Ingredients You'll Need

Ingredients

8 large eggs – The backbone of the frittata. For extra richness swap two yolks for heavy cream, or use half-and-half if that’s what’s languishing in your dairy drawer. If you’re watching cholesterol, replace up to four whole eggs with 8 egg whites; the bake time remains the same.

½ cup (120 ml) whole milk – Lightens the custard. Any milk fat percentage works, but skip skim if you want a plush texture. Unsweetened oat or almond milk is fine for a dairy-free version; add 1 tsp olive oil for mouthfeel.

1 cup (100 g) shredded cheese – Think of this as “flavor glue.” Cheddar melts evenly, feta adds briny pops, goat cheese forms creamy pockets, and parmesan delivers umami crunch. Combine odds and ends—just aim for about 4 oz total.

2 Tbsp olive oil or butter – For sautéing veg and ensuring the frittata slips out later. Butter lends nuttiness; olive oil keeps it dairy-light.

1 small onion, diced – Creates the aromatic base. Yellow, white, red, or even a pair of shallots all work; caramelized onions from last night’s take-out are gold here.
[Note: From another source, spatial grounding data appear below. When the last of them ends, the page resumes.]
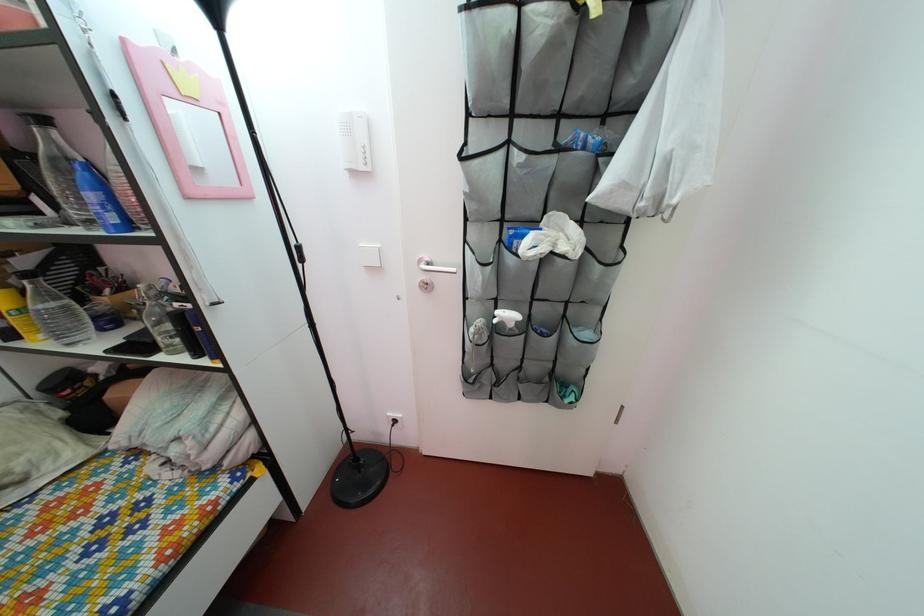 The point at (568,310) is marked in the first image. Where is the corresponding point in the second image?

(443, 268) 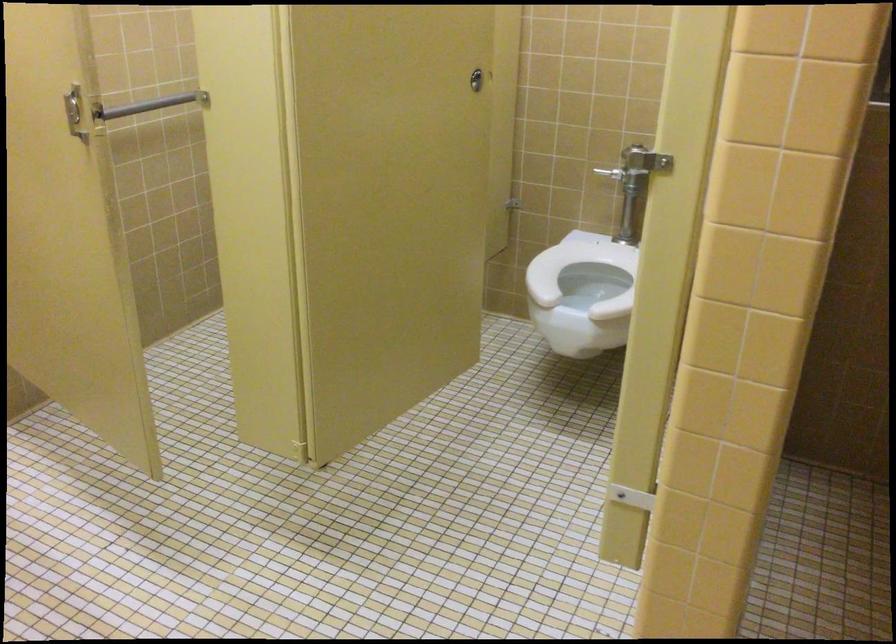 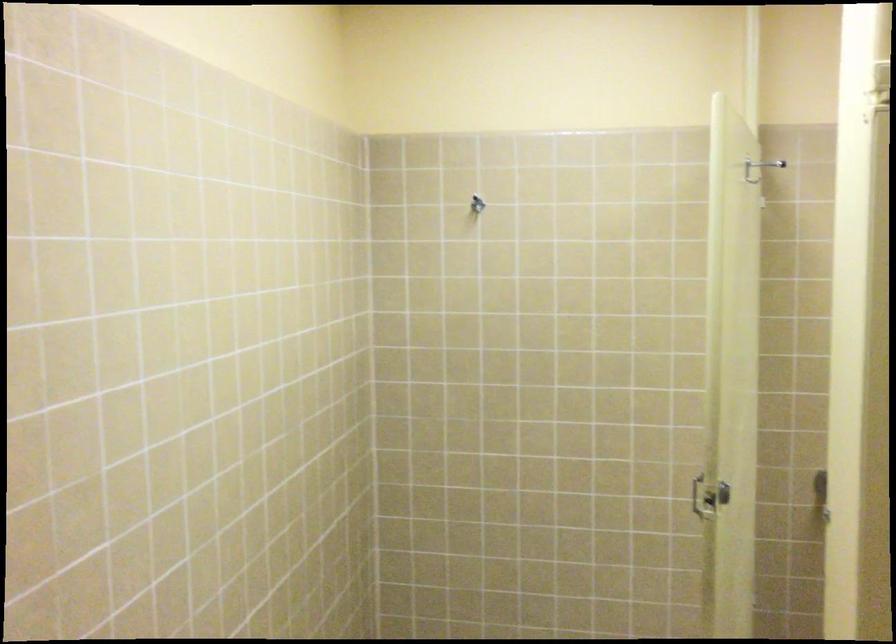 Where in the second image is the point corresponding to the point at 97,142 from the first image?

(708, 497) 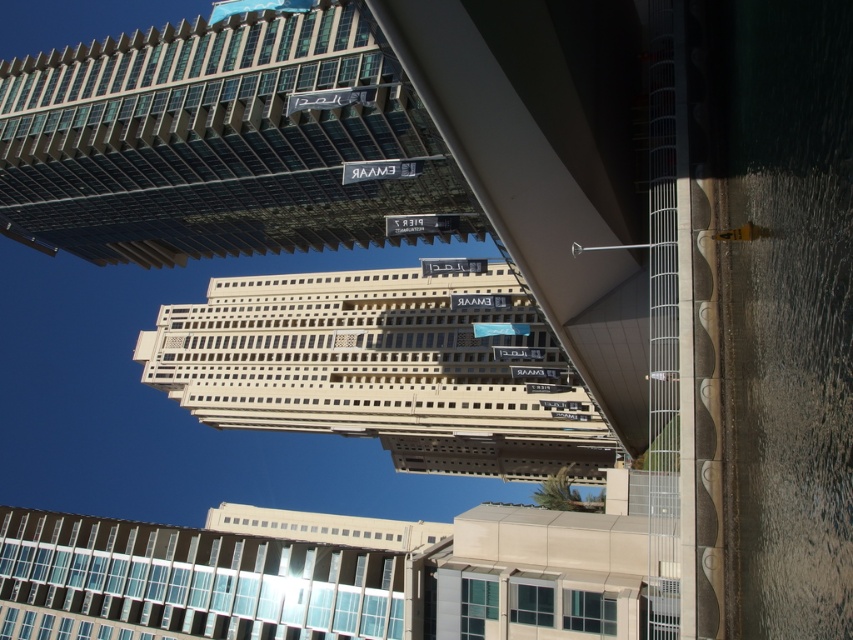 You are standing at the yellow fire hydrant on the paved walkway. You see two points marked in the scene. Which point is closer to you, point 1 at coordinates (x=149, y=196) or point 2 at coordinates (x=408, y=308)?

Point 1 at coordinates (x=149, y=196) is closer to you because it is in front of point 2 at coordinates (x=408, y=308).

You are a city planner analyzing the urban layout. Which of the two buildings, the glassy steel skyscraper at upper left or the white concrete building at center, has a narrower width?

The glassy steel skyscraper at upper left is thinner than the white concrete building at center, so it has a narrower width.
2 cups chopped mixed vegetables – Anything goes: zucchini coins, bell-pepper strips, broccoli florets, mushroom slices, cherry tomatoes, corn kernels, kale ribbons… If it’s slightly past its prime, this is its redemption arc. Aim for a colorful variety; the more hues, the wider the nutrient spectrum.

1 tsp kosher salt + ½ tsp black pepper – Season every layer. Taste your cheese first—if it’s salty feta, dial back the salt.

¼ tsp freshly grated nutmeg – Optional but magical; it amplifies eggy sweetness and plays beautifully with spinach.

¼ cup chopped fresh herbs – Parsley, dill, chives, basil, thyme, oregano, or whatever’s threatening to blacken in the produce bag. Dried herbs work in a pinch—use 1 tsp total.

Optional boosters: pinch of chili flakes, squeeze of lemon, roasted garlic cloves, chopped olives, sun-dried tomatoes, or a handful of leftover cooked grains for heartier wedges.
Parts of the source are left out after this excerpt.